Allah be praised! Here I am in Alexandria, the city founded by Alexander the Great. Yet Alex. could never conquer this part of the world today—the smells would put him to rout. This polyglot port is in “Lower” Egypt, and its dives are among the lowest found anywhere. The Rue des Soeurs is a street where crooked people go straight to perdition. Gambling hells are overflowing. Sailors and soldiers from the four corners of the globe crowd the cafes, where guitars twang, pianos jangle, drunks bawl, booze flows, choruses cheer and women leer. Fleshy Fatimas, overpainted and underclothed prowl about the street seeking whom they may devour. From lighted windows come droning nasal songs—

“Ya benat Iskendereeyeh,” etc.

“O ye damsels of Alexandria!

Your walk over the furniture is alluring:

Ye wear the Kashmeer shawl with embroidered work,

And your lips are sweet as sugar.”

All aboard for Cairo, city of the Caliphs, and I felt like taking a board and spanking the exposed anatomy of the Arab youths who posed along the railroad tracks to shock and mock the passengers.
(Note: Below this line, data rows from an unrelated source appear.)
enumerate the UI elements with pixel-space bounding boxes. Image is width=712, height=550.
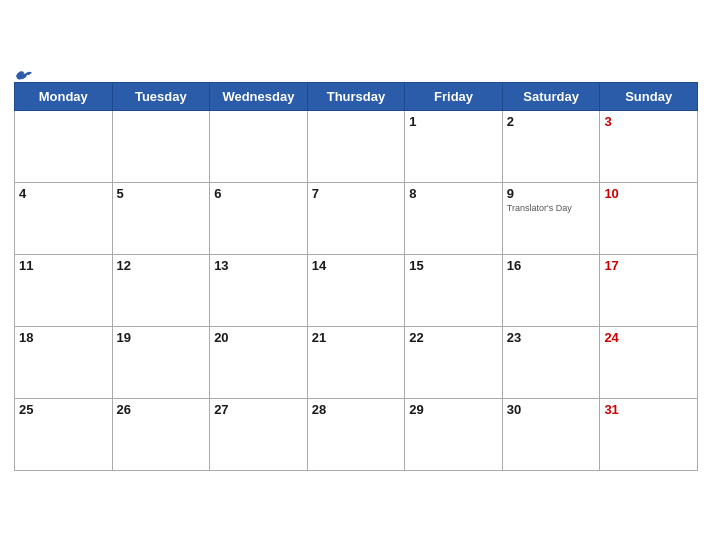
calendar-cell xyxy=(112,110,210,182)
day-number: 22 xyxy=(409,330,498,345)
calendar-cell: 27 xyxy=(210,398,308,470)
weekday-header-saturday: Saturday xyxy=(502,82,600,110)
day-number: 7 xyxy=(312,186,401,201)
calendar-cell: 8 xyxy=(405,182,503,254)
calendar-wrapper: MondayTuesdayWednesdayThursdayFridaySatu… xyxy=(0,66,712,485)
calendar-cell: 29 xyxy=(405,398,503,470)
calendar-cell: 16 xyxy=(502,254,600,326)
calendar-cell: 19 xyxy=(112,326,210,398)
weekday-header-tuesday: Tuesday xyxy=(112,82,210,110)
calendar-cell: 11 xyxy=(15,254,113,326)
day-number: 9 xyxy=(507,186,596,201)
week-row-1: 123 xyxy=(15,110,698,182)
day-number: 28 xyxy=(312,402,401,417)
calendar-cell: 22 xyxy=(405,326,503,398)
day-number: 25 xyxy=(19,402,108,417)
calendar-cell: 15 xyxy=(405,254,503,326)
calendar-cell: 12 xyxy=(112,254,210,326)
calendar-cell: 24 xyxy=(600,326,698,398)
calendar-cell: 9Translator's Day xyxy=(502,182,600,254)
day-number: 8 xyxy=(409,186,498,201)
week-row-3: 11121314151617 xyxy=(15,254,698,326)
calendar-cell: 4 xyxy=(15,182,113,254)
week-row-2: 456789Translator's Day10 xyxy=(15,182,698,254)
weekday-header-wednesday: Wednesday xyxy=(210,82,308,110)
day-number: 15 xyxy=(409,258,498,273)
calendar-cell: 5 xyxy=(112,182,210,254)
calendar-cell: 17 xyxy=(600,254,698,326)
calendar-cell: 6 xyxy=(210,182,308,254)
calendar-cell xyxy=(307,110,405,182)
day-number: 27 xyxy=(214,402,303,417)
calendar-cell: 30 xyxy=(502,398,600,470)
logo-bird-icon xyxy=(14,68,34,84)
calendar-cell: 25 xyxy=(15,398,113,470)
day-number: 1 xyxy=(409,114,498,129)
day-number: 11 xyxy=(19,258,108,273)
day-number: 13 xyxy=(214,258,303,273)
calendar-cell: 20 xyxy=(210,326,308,398)
calendar-table: MondayTuesdayWednesdayThursdayFridaySatu… xyxy=(14,82,698,471)
day-number: 24 xyxy=(604,330,693,345)
calendar-cell: 21 xyxy=(307,326,405,398)
day-number: 21 xyxy=(312,330,401,345)
calendar-cell: 28 xyxy=(307,398,405,470)
calendar-cell: 2 xyxy=(502,110,600,182)
day-number: 23 xyxy=(507,330,596,345)
logo xyxy=(14,68,34,84)
day-number: 6 xyxy=(214,186,303,201)
day-number: 18 xyxy=(19,330,108,345)
calendar-cell: 1 xyxy=(405,110,503,182)
calendar-cell xyxy=(15,110,113,182)
weekday-header-monday: Monday xyxy=(15,82,113,110)
calendar-cell: 14 xyxy=(307,254,405,326)
calendar-cell: 7 xyxy=(307,182,405,254)
calendar-cell: 3 xyxy=(600,110,698,182)
day-number: 3 xyxy=(604,114,693,129)
day-number: 12 xyxy=(117,258,206,273)
day-number: 19 xyxy=(117,330,206,345)
weekday-header-friday: Friday xyxy=(405,82,503,110)
week-row-5: 25262728293031 xyxy=(15,398,698,470)
day-number: 20 xyxy=(214,330,303,345)
day-number: 30 xyxy=(507,402,596,417)
weekday-header-row: MondayTuesdayWednesdayThursdayFridaySatu… xyxy=(15,82,698,110)
day-number: 2 xyxy=(507,114,596,129)
calendar-cell: 13 xyxy=(210,254,308,326)
day-number: 14 xyxy=(312,258,401,273)
day-number: 16 xyxy=(507,258,596,273)
day-number: 31 xyxy=(604,402,693,417)
day-number: 5 xyxy=(117,186,206,201)
day-number: 26 xyxy=(117,402,206,417)
calendar-cell: 31 xyxy=(600,398,698,470)
day-number: 29 xyxy=(409,402,498,417)
day-number: 17 xyxy=(604,258,693,273)
calendar-cell xyxy=(210,110,308,182)
day-number: 10 xyxy=(604,186,693,201)
week-row-4: 18192021222324 xyxy=(15,326,698,398)
day-number: 4 xyxy=(19,186,108,201)
calendar-cell: 10 xyxy=(600,182,698,254)
calendar-cell: 23 xyxy=(502,326,600,398)
weekday-header-thursday: Thursday xyxy=(307,82,405,110)
calendar-cell: 18 xyxy=(15,326,113,398)
weekday-header-sunday: Sunday xyxy=(600,82,698,110)
calendar-cell: 26 xyxy=(112,398,210,470)
holiday-label: Translator's Day xyxy=(507,203,596,214)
Leaving the black sheep tourists at “Shepherds” Hotel, I visited the mosques which are as numerous in Cairo as mosquitoes in New Jersey. There may be a thousand; I visited five hundred, more or less. Sometimes I took off my slippers at the outer door, and at others I wore a kind of moccasin over my tourist shoes and shuffled and slid over the old floors, wondering how in the name of everything sacred I could profane anything with a good “sole” like mine. In my fling about the city I visited the Whirling Dervishes who whirled and dervished for me to my heart’s content with a poetry of motion a Sitka Indian could never attain. My head grows dizzy and my stomach faint when I think of them and their musical accompaniment of tambourines and flutes which were a cross between an ungreased saw and the breathing of an overdriven horse. I left before these human tops stopped spinning, and I carried away the memory of their tomato-can hats, bell-shaped robes, half-closed eyes, drooping heads and extended arms. I still see the uplifted right palm catching a blessing from Allah, the left hand turned down to bestow it.